PROPOSED AMENDMENT TO THE 2001 STOCK INCENTIVE PLAN

     The Board has approved an amendment to the IBSS 2001 Stock Incentive Plan (the “2001 Plan”) to increase the authorized number of shares of IBSS’ common stock issuable under the 2001 Plan from 1,200,000 to 16,200,000 (the “Plan Amendment”), subject to shareholder approval. The Plan Amendment is being proposed to make ample shares available for a number of stock options that have been granted, subject to shareholder approval of an increase in the number of shares issuable under the 2001 Plan, and also to provide sufficient opportunity for future grants under the 2001 Plan. No other amendments to the 2001 Plan are proposed for shareholder approval.

     The 2001 Plan was originally adopted by the Board effective as of February 23, 2001 and approved by the Company’s shareholders on May 18, 2001. The 2001 Plan is intended to provide the Company with maximum flexibility to meet its evolving needs in providing stock-based incentives and rewards to officers, directors and employees of the Company, and to consultants and advisors to the Company, who are and have been in a position to contribute materially to improving the Company’s profits. The enhanced employment incentives available through the 2001 Plan are expected to promote the interests of the Company and its shareholders by allowing the Company to continue to attract and retain key officers and employees. The 2001 Plan is intended to provide award recipients with incentives to contribute to the Company’s growth and success and align their interests with those of the Company’s shareholders.
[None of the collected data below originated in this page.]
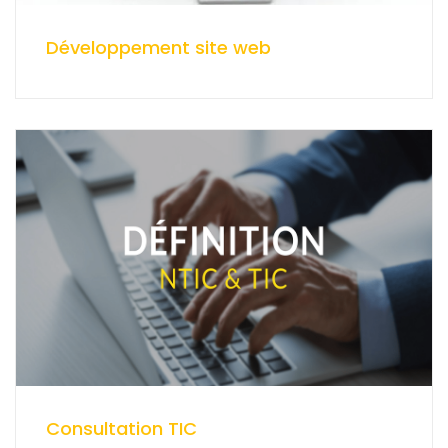
Développement site web
Consultation TIC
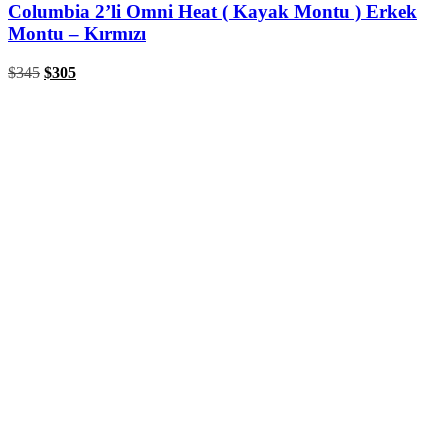
Columbia 2’li Omni Heat ( Kayak Montu ) Erkek
Montu – Kırmızı
$
345
$
305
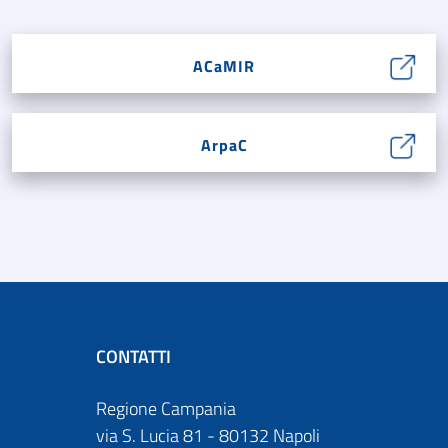
ACaMIR
ArpaC
CONTATTI
Regione Campania
via S. Lucia 81 - 80132 Napoli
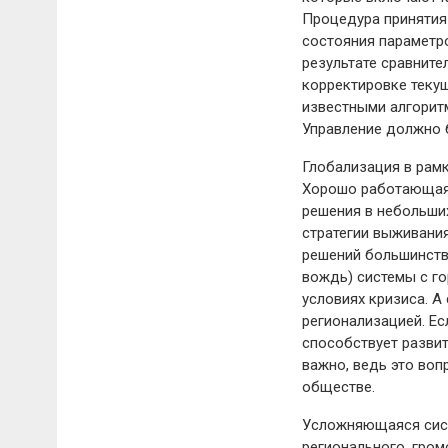
Процедура принятия 
состояния параметр
результате сравнит
корректировке теку
известными алгоритм
Управление должно 
Глобализация в рамк
Хорошо работающая с
решения в небольших
стратегии выживани
решений большинств
вождь) системы с г
условиях кризиса. А
регионализацией. Ес
способствует развит
важно, ведь это во
обществе.
Усложняющаяся сист
регионального, гро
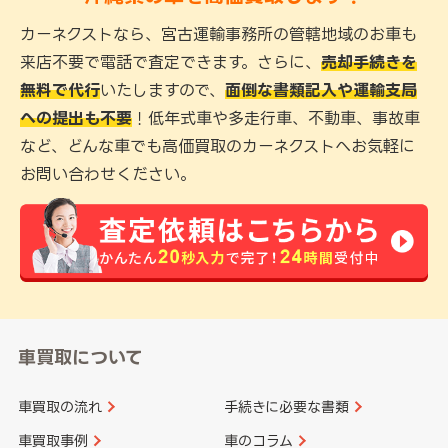
カーネクストなら、宮古運輸事務所の管轄地域のお車も
来店不要で電話で査定できます。さらに、
売却手続きを
無料で代行
いたしますので、
面倒な書類記入や運輸支局
への提出も不要
！低年式車や多走行車、不動車、事故車
など、どんな車でも高価買取のカーネクストへお気軽に
お問い合わせください。
車買取について
車買取の流れ
手続きに必要な書類
車買取事例
車のコラム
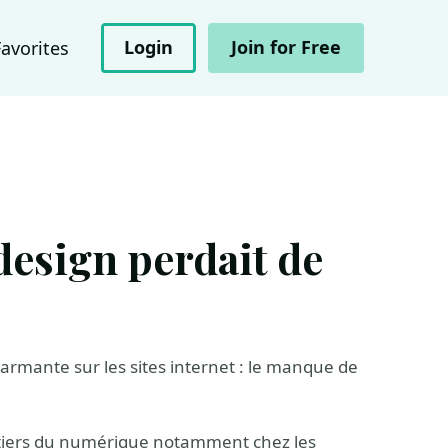
Login
Join for Free
Favorites
e design perdait de
armante sur les sites internet : le manque de
étiers du numérique notamment chez les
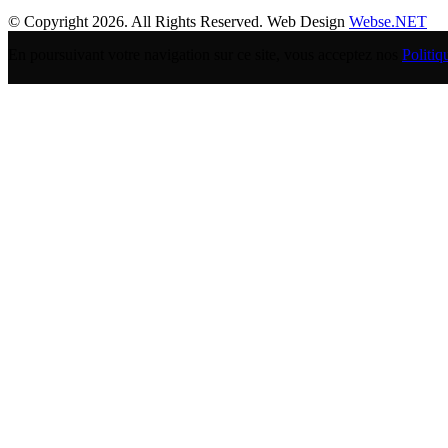
© Copyright 2026. All Rights Reserved. Web Design
Webse.NET
En poursuivant votre navigation sur ce site, vous acceptez nos
Politiq
BANQUE POPULAIRE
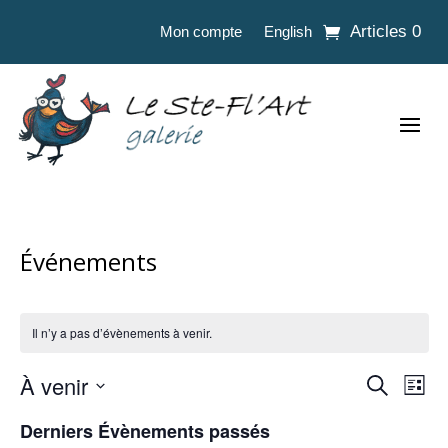
Articles 0
Mon compte
English
Événements
Il n’y a pas d’évènements à venir.
À venir
Rech
Na
Recherche
Liste
Sélectionnez
de
Derniers Évènements passés
et
une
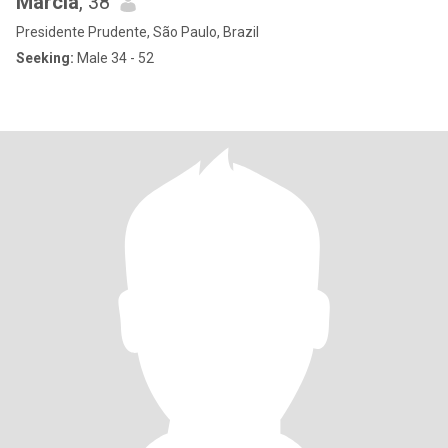
Márcia
, 38
Presidente Prudente, São Paulo, Brazil
Seeking:
Male 34 - 52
     The following is a summary of the Plan Amendment and the 2001 Plan, but it is qualified by reference to the full text of the amended and restated 2001 Plan, a copy of which has been submitted with this Proxy Statement to the SEC and can be obtained on the SEC’s website at www.sec.gov.

Plan Amendment

     The 2001 Plan currently provides that an aggregate of 1,200,000 shares of the Company’s common stock is available for issuance under the 2001 Plan. The Board has amended the 2001 Plan, subject to shareholder approval, to increase the maximum number of shares available for issuance from 1,200,000 to 16,200,000. As of April 16, 2004, a total of 477,625 shares of common stock have been issued or are subject to outstanding awards under the 2001 Plan, leaving a total of 722,375 shares available for future issuance (taking into account the cancellation of previously granted options, but without giving effect to the Plan Amendment). Stock options to purchase an additional 13,425,000 shares have been granted, subject to stockholder approval of the Plan Amendment, leaving 2,297,375 shares available for future grant if the Plan Amendment is approved.

Administration

     The Board of Directors has designated the Board’s Compensation and Human Resources Committee (the “Committee”) to serve as the administrator of the 2001 Plan. The Committee will be responsible to the Board for the operation of the 2001 Plan and will make recommendations to the Board with respect to potential recipients of awards under the 2001 Plan. The Committee also may designate and recommend the type and size of awards and determine the terms, restrictions and conditions of awards. The interpretation and construction by the Committee of any provisions of the 2001 Plan or of any award granted under the 2001 Plan are final.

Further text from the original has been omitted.